What have we learned from the media hullabaloo regarding the latest cancer "cure" hype? Not a lot, if we regard the lessons of history...

"Members of the press and media were much happier to be given prepared material than to follow suggestions for doing their own homework."

That's Professor Sir John Scott, commenting on the Milan Brych affair of the 1970s. Brych, for those who don't know or have forgotten, convinced many that cancer could be cured by laetrile extracted from apricot kernels. Brych was convicted in the US of practicing medicine without a license, grand theft and grand theft by false pretenses. In 20 years of scientific study, laetrile has shown no antitumor activity, only life-threatening toxicity.

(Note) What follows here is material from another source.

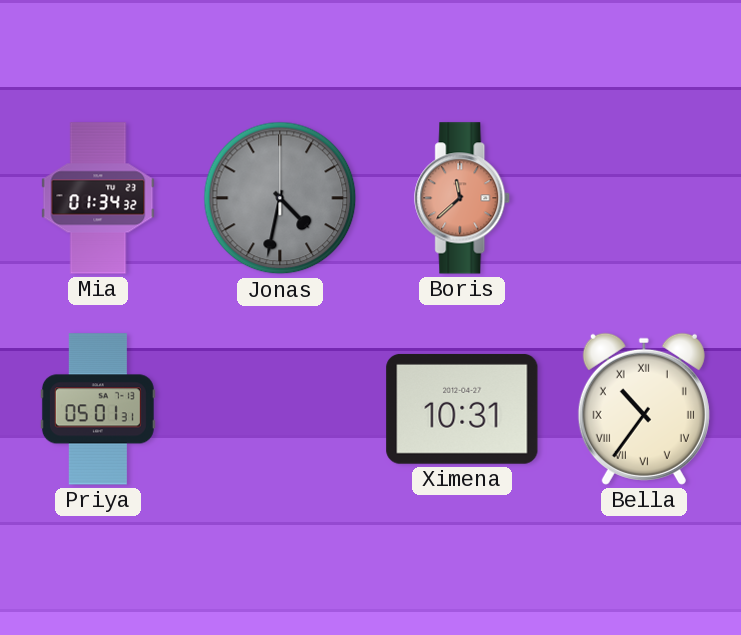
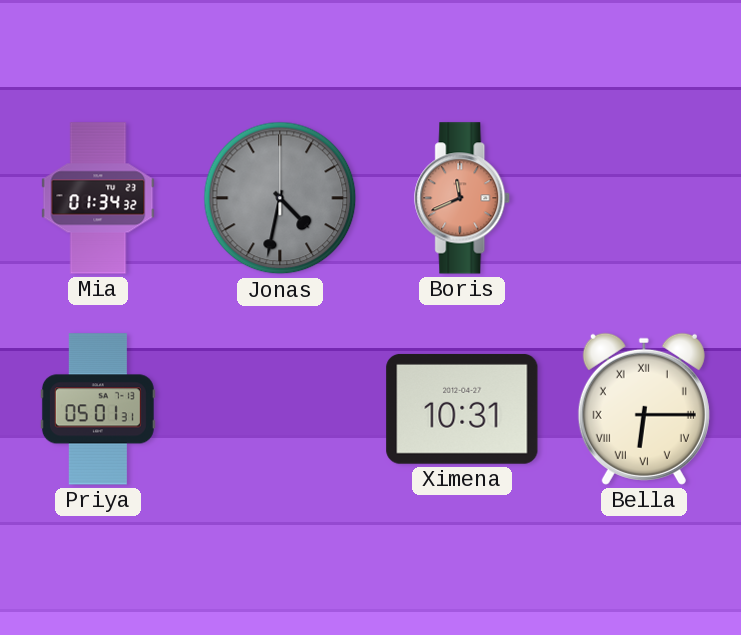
Boris: 11:38 -> 11:41
Bella: 10:36 -> 6:15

The Lyprinol affair is depressingly similar to that of laetrile and numerous other substances identified by eager marketeers as "promising" anti-cancer agents. It too has been sold as a dietary supplement while gaining extensive and, for the most part, uncritical coverage of its alleged anti-cancer effects. Such an approach means you gain huge sales from desperate patients without having to provide any evidence of your claims.

Lyprinol apparently did well in killing cancer cells in vitro, but then so would, say, a dose of petrol. The $64 million dollar question is do these effects hold up under the gold standard scrutiny of animal and human clinical trials?

It is only by careful testing that we can figure out if a substance can help, as well as assess what harm it can do. This does take time, but it is vital if we are to learn why and how things work and whether they do, in fact, live up to early claims. For every positive development there are thousands of substances that showed early promise and which have since proved not to be effective or, worse, downright dangerous.

We will, of course, keep our fingers crossed that this will be the long-promised "magic bullet" but, judging from past results, I would not suggest that you hold your breath.

Vicki Hyde is the editor of New Zealand Science Monthly.